Midwife with a Knife said...

Urology? What a great field! :)

Seriously, they do cool surgeries, have few emergencies (good lifestyle after residency), and all the cool kids are doing it. :)

frectis said...

People are stupid. It's like the birth from hell stories women like to tell each other.

Anyway, if you can figure out urinary system, let alone specialize in it as a doctor, then you are a goddess as far as I'm concerned. I couldn't even figure out the model on the final with a PROSTATE was the male one. Duh.

Ms-Ellisa said...

My urologist teacher is THE BEST and everyone says so. I've heard many people say they want to do Urology. And women visit urologists too. I'm linking you from my site, just because I agree with you and I think it's cool deciding to do a specialty YOU like and not sth that's "in fashion".

gaucho said...

"What? You're going into Anesthesia? Come on, be a real doctor, you're smart enough."

Can't tell you how many people, especially residents, have said that to me. Like anesthesia requires minimal intelligence.

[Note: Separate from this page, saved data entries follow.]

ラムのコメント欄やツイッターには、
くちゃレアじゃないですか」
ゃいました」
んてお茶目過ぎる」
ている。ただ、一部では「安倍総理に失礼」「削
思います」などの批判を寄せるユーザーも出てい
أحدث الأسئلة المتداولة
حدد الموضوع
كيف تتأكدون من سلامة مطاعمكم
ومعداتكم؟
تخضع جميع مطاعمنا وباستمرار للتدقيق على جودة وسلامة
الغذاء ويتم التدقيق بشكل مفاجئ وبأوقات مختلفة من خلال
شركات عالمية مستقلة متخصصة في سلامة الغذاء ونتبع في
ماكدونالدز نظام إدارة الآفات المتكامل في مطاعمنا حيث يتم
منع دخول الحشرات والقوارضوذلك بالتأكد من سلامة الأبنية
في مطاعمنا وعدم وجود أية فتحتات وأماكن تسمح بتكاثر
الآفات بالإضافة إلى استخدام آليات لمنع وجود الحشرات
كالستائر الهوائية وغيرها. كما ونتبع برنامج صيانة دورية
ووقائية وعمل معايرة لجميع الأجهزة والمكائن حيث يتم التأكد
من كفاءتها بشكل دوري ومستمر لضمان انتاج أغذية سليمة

People like you so they want you to go into their speciality. It's a form of identification. Trust me. I'm on psych right now :)

Lala said...

So, um, tropical medicine anyone?

Sid Schwab said...

As a resident pointed out to me when I was an intern, urology serves well for a whole career: when you're young and hot you can do big stuff like cystectomies; when you're older you can do TURPS; and when you want to cut back you can have a nice office-only practice. In retrospect, he may have been right. I chose general surgery and flamed out.

Anonymous said...

If urology is what piques your interest, then you should go for it and who the hell cares what people say. As for being a female, I (male) would go to whatever urologist my clinician recommended if I showed up with a urinary problem. Since I value my regular doc's opinion, I wouldn't give a crap whether the doc was male or female, only that he/she was vouched for as a good one.

Turks said...


Hey! I think urology is awesome! And I'm so glad to hear a girl is interested :)

Me..I get sick of: "So you want to be a GP? Aren't you too smart for that?"

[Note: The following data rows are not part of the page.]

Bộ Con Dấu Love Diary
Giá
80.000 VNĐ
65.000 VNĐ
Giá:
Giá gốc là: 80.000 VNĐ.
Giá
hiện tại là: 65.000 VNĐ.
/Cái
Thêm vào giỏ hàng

Because people want stupid primary care doctors apparently..

I say fuck em.

Rebecca said...

Hey how are you?, I wouldn't normally comment on blogs but I stumbled across yours and from reading this post I wanted to share my thoughts with you. I'm 23 I got to med school next year, since I told people that some have actually said "isn't 23 a wee bit old?" I was stunned. My main annoyance though is I am passionate about becoming a Psychiatrist and I get loads of negative comments, I see it almost everywhere in the media too these days and I find it disgusting although I will admit it cam close to putting me off as sometimes I can be critical of myself and analyse too much so I can self doubt and although I get through it negative crap all the time doesn't help people to make their minds up on something, it's strange how I could let silly things like that affect me but sometimes it does just like when some women will think theyre fat when they're not due to the obsession with size zero or being thin in the media etc, etc. I hate the stigma and stereotyping surrounding the filed of Psychiatry and the attitudes of some in society to it and the patients. Great post and like you say if they don't have anything nice to say then why don't they shut up?